Hell....I think they BOTH look good. Keep both.....interchange them from time to time. It'll give you a little change of pace. PLUS the ones you aren't using won't take up THAT much space.


----------



## fondoo (May 2, 2002)

hey dryboy, can you post some night shots of the front of the car? i wanna see how it looks like at night. i'm thinking of purchasing those same headlights.


----------



## NiS[sX]mO (Mar 1, 2003)

both look pretty good ... but with ur headlights the stealth ones are great.
If u wanna sell the amber one I'm verty interested
Yann


----------



## dry (Oct 21, 2002)




----------



## whiteb14 (Jul 7, 2002)

fuckin sweet ^^


----------



## dry (Oct 21, 2002)

will a mod kill this thread... I no longer care about stealth VS. amber as much as I care about broken vs. fixed at this point.


----------



## crandizzle (Mar 10, 2004)

HKS20DET said:


> i dont know... maybe i stand alone but the ambers dont look to bad.

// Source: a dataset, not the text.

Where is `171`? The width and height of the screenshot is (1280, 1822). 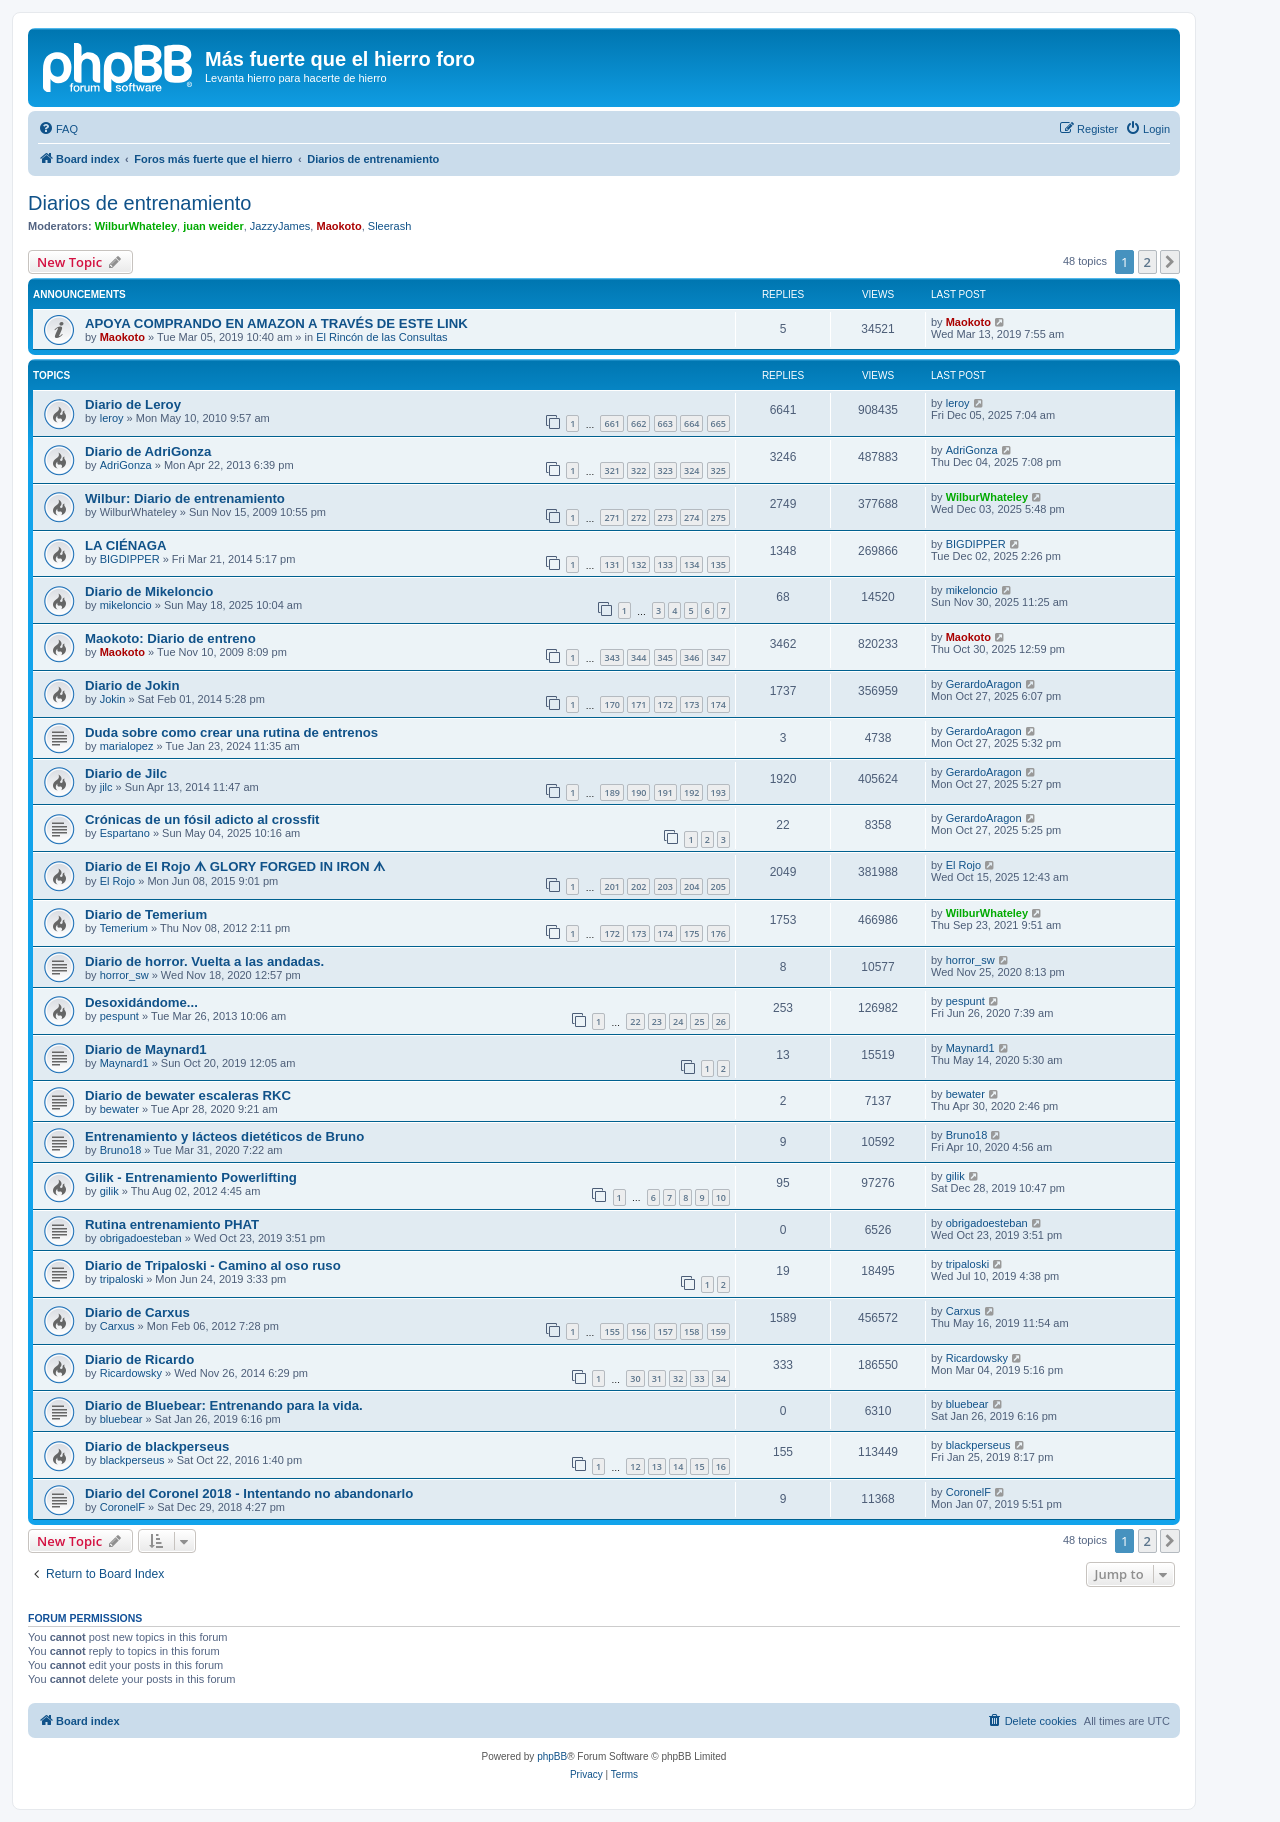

nope i stand with you one that one ambers look so much better at night too...i would stay with the amber..... :thumbup: :cheers: 





:fluffy: :fluffy: :fluffy:


----------



## Neil (Aug 13, 2002)

I like all ambers but i dont like how they look with your headlights. I'd say the reason is that all ambers are a very clean look being all one color while your headlights are very complicated looking compared to say stock or all clears because of the circles and color changes etc. Just doesnt look right.


----------



## phreako (Mar 4, 2004)

i have stealth corners, with the black halo headlights...they look good i think, besides the 99 grille gap where you can see the pointy ends of the headlights. i'll try to post some pics of it later. i think it looks much better than amber.


----------



## Kalel (Jun 26, 2003)

I prefer Amber kinda reminds of a Beemer


----------



## NismoXR (May 1, 2002)

Hey Dry,
I was wondering what type of paint did you use to paint your corners? Was it a spray or brush? Which brand? Where did you buy it?
TIA


----------



## SC0TT (Nov 9, 2003)

it was some spray paint I baught at a hobby shop (Michaels Crafts) it is called "stained glass" paint, and I dont remember the brand, probably dupli-color.


----------



## phreako (Mar 4, 2004)




----------



## LIUSPEED (May 29, 2002)

look really hot !

jes need to resize them a bit !  :thumbup:


----------